Saturday, November 17, 2007

Sit Down, Take a Stress Pill, and Think Things Over

SPOILER ALERT:



Over the next week or so I'll be presenting all manner of important and trivial things concerning the entity (some book, mostly movie) 2001: A Space Odyssey.




So let me warn you right now: Rosebud was the Space Pod.




When I received my first stereo phono as a Christmas present from my wonderful Mom and Dad, the first thing I did that Christmas Morning of 1968 was slap on the soundtrack to 2001, and blare Strauss's homage to the no-god ubermensch across the chill of Jesus' birthday.
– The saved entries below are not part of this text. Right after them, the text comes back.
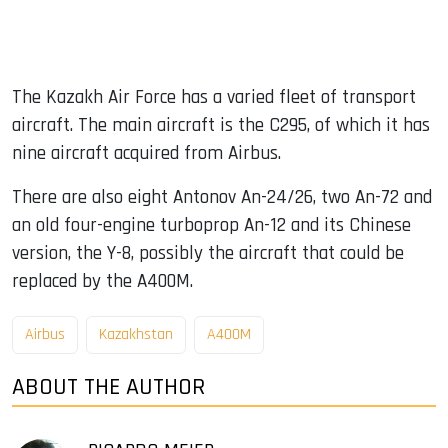
The Kazakh Air Force has a varied fleet of transport
aircraft. The main aircraft is the C295, of which it has
nine aircraft acquired from Airbus.
There are also eight Antonov An-24/26, two An-72 and
an old four-engine turboprop An-12 and its Chinese
version, the Y-8, possibly the aircraft that could be
replaced by the A400M.
Airbus
Kazakhstan
A400M
ABOUT THE AUTHOR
With my Christmas money, I went to Montgomery Ward soon after and purchased the record Music Inspired by 2001. As a kid I didn't understand the concept of cynical marketing ploys. It had a picture of the Starchild on the cover, and opened with "Also Sprach Zarathustra," so I was set.




I've never asked my Mom what she thought of those odd shrieks of Gyorgi Ligeti's Requiem or Volumina coming from my speakers.



I can tell you that music from the first 2001 album and this one became background sounds at several youth-group haunted houses (along with the "Free-Form Guitar" screeches on Chicago Transport Authority).


Anyway, inspired by the recent (FINALLY!) DVD "deluxe" 2001, I dug out the old "inspired by" album and played it, dubbing it onto cassette. Then I walked the tape across the study to the cassette deck sitting above the computer and "ripped" the music into mp3s.


And then the gruelling editing work began. I've discovered that most skips and pops can be covered over in an LP recording by pulling a Byrne "pocket universe" trick: I copy a fragment of sound from a fraction of a second AFTER the pop, and paste it on top of the offending occurrence. Most of the time, it works!


So, anyway, I now have a semblance of the album on CD. Above is a scan of Mike Curb's liner notes on the back. Here is a scan of my CD rear and front inserts. The two pictures are scanned from the back of the record jacket. The track listings are also direct scans from the record jacket, with the columns separated enough for track numbers to be inserted.
Notice the last paragraph of Curb's "insightful" liner notes. It amazes me that linguistic stupes have been MISUSING the word "hopefully" for almost 40 years!